What changed my whole life, however, was when, a few months into my journey, I signed up for a 5K with my sister. I immediately downloaded the Couch to 5K plan and got to work. I initially hated running, and I cried through the first few weeks of the program. Eventually, however, I began to enjoy my runs, and before long – I was hooked! We finished our 5K September of 2013, and I’ve done two more 5Ks since. I am presently training for a 10K this September and my goal is to run a half marathon within the next year. Running became my passion and my ticket to health and fitness.
Since I started in February of 2013, I have lost 144lbs. I have gone from 3X tops and size 24 women’s pants, to small/medium tops and size 8 pants (and dropping). I had high blood pressure when I started, and now my pressure is beautiful. I run several times a week these days and am so happy I found such an awesome sport! I eat a pretty healthy diet, and I learned to control my portion sizes at long last, something I was never able to do. I’ve been incredibly lucky that, despite being a single mother, I have a wonderful support system. My friends, family and even my co-workers have all been incredibly supportive throughout this journey, and I could not have done it without them! My goal now is to pay it forward and try to help inspire other people who struggle with obesity through social media, as I was always inspired by the success stories of others. Nothing can stop me now!

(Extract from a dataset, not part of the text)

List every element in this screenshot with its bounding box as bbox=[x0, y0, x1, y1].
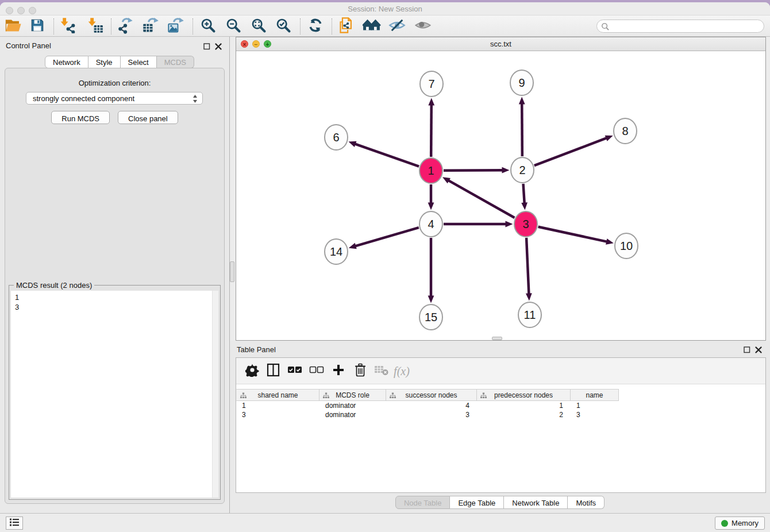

1. Find an activity you enjoy – You are more likely to stick to a workout regimen if you are doing something you like. For me it was running, for you it may be walking, yoga, lifting, crossfit, zumba, etc. Anything that gets you off the couch with a smile is what you should be doing.
2. Don’t deprive yourself – While some people are triggered by certain foods and should thus avoid them (at least for a while), if you’re able purchase treats you love in smaller portions (like Quest Bars!), allow yourself to indulge from time to time. This can prevent binge-eating, and was one of the biggest reasons I’ve been able to be successful.
3. Use a food log – It’s very easy to underestimate what we eat in a day. I found that logging my food and keeping track of my calories showed me where I was going wrong. Having the foods written out in front of me helped to teach me about portion sizes and getting the most bang for my caloric buck.
4. Teach yourself to be positive – This was difficult for me. A lot of people that live with obesity have poor self-images and low self-esteem, so the negative takes up a lot of real estate in their minds. Learn to celebrate your accomplishments and give yourself pep-talks all the time. Maybe recite an inspiring quote to yourself when things seem particularly bad. Eventually the positive will begin to replace the negative.
5. Focus on multiple smaller goals instead of the long term goal – If you have a lot of weight to lose, that number can seem daunting and so very far away. Set smaller goals, and when you get there, reward yourself (not with food, of course). Treat yourself to a new outfit when you lose 25 lbs, for example. This breaks up the journey and makes it not seem so impossible.